Daiges respond to commenter’s assertions about Comp Plan

GUEST COMMENTARY

Related Story: Discussion on Comp Plan revisions is far from over

DEBORAH & KEN DAIGE

Ken Daige

If one takes the time to read the Comprehensive Plan/Land Use Development Regulations Amendment Draft, one will notice the current plan with strike outs and the amended phrases. Most of the amendments add clarity, further explanation, and add statutes and building codes not in the current code. The amendments add further property right protections to older neighborhoods who have asked, repeatedly, for help with many serious conditions within their neighborhoods. The amendments to the Comprehensive Plan actually strengthen our local home rule character.

The following italicized are our responses to Ms. Susan Mehiel’s comment under: Discussion on Comp Plan revisions is far from over

smehiel says: September 25, 2017 at 10:53 am

(1)Susan Mehiel: “They do not seem to speak about what is actually in the Comp Plan.” I’ll tell you. The Comp Plan states:

“The City shall (will by law) rely primarily on the utilization of development incentives through its Land Development Regulations…including: Density Bonuses; Flexibility in complying with setback, bulk, open space, parking and other standards; Floor area bonuses; Transfer of development rights (TDR’s).”

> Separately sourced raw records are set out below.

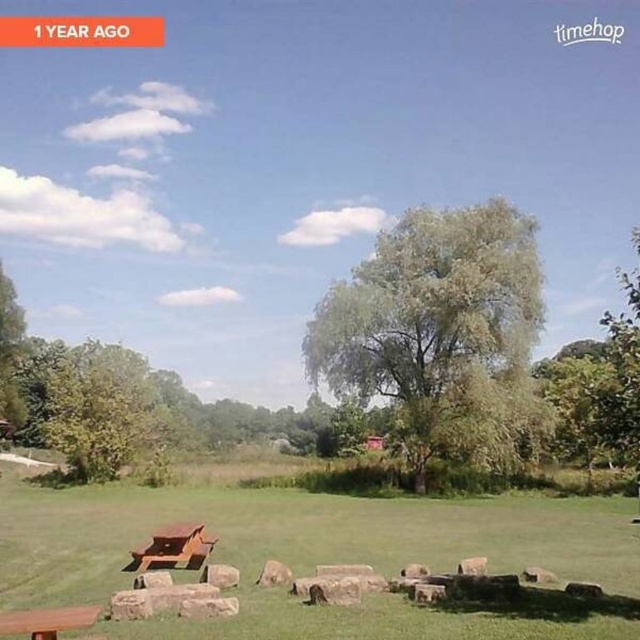 Can you confirm if wooden park bench at lower left is positioned to the left of smooth gray rock at center?

Indeed, wooden park bench at lower left is positioned on the left side of smooth gray rock at center.

Who is more forward, (209, 548) or (273, 560)?

Point (273, 560) is in front.

The image size is (640, 640). What do you see at coordinates (173, 548) in the screenshot? I see `wooden park bench at lower left` at bounding box center [173, 548].

Find the location of `wooden park bench at lower left`. wooden park bench at lower left is located at coordinates (173, 548).

Is gray rough stone at center below smooth gray rock at center?

Incorrect, gray rough stone at center is not positioned below smooth gray rock at center.

Does gray rough stone at center have a smaller size compared to smooth gray rock at center?

Incorrect, gray rough stone at center is not smaller in size than smooth gray rock at center.

Locate an element on the screen. gray rough stone at center is located at coordinates (220, 576).

Locate an element on the screen. The height and width of the screenshot is (640, 640). gray rough stone at center is located at coordinates (220, 576).

Between wooden park bench at lower left and gray rough stone at center, which one appears on the left side from the viewer's perspective?

Positioned to the left is wooden park bench at lower left.

This screenshot has height=640, width=640. What are the coordinates of `wooden park bench at lower left` in the screenshot? It's located at (173, 548).

Where is `wooden park bench at lower left`? Image resolution: width=640 pixels, height=640 pixels. wooden park bench at lower left is located at coordinates tap(173, 548).

The image size is (640, 640). In order to click on wooden park bench at lower left in this screenshot , I will do `click(173, 548)`.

(2)Do the Diage’s want to explain how the P&Z Board plans to decide who will receive financial incentives, how the setback and open space standards will be changed developer by developer and what TDR’s are? Does anyone care?

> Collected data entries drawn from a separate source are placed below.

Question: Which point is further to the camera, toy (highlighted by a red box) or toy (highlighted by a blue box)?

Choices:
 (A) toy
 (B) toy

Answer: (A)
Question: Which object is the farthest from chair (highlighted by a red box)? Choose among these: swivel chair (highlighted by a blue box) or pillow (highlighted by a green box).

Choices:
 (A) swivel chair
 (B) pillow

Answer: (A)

*Response to your paragraphs (1)&(2): Your statement ‘The Comp Plan states…’ is inaccurate in that your whole phrase is piecemeal and taken out of context.

‘The City shall…’ is in the current Comp Plan. There is no change; this is a carry-over phrase signifying the City’s commitment to its policies for those who wish to live in, develop, and do business within her boundaries. The amended Comp Plan follows the stable policies that home builders, renovators, investors, and developers have relied on.

The Planning & Zoning Board does not ‘decide who will receive financial incentives’; they do not have that discretion. Developers will have to follow the Comp Plan just like everyone else. The State does not encourage stand-alone site developments; the Local Comprehensive Plan/Land Use Development Regulations (Amended) Plan is the guideline to be followed.

TDR’s: Are one part of a whole. The incentives are intended to be less regulatory and more in tune with the needs and requirements of the local community. This is very well defined and explained in the Comp Plan.

(3)How about this from an unelected and unaccountable board: “The City shall (will by law) support the lane reduction of east- and west-bound lanes of SR 60…” What if there are a number of residents in parallel communities who don’t want traffic and congestion on their streets reducing their property values as people avoid slowed city streets? Their opinion doesn’t matter – P&Z has decided.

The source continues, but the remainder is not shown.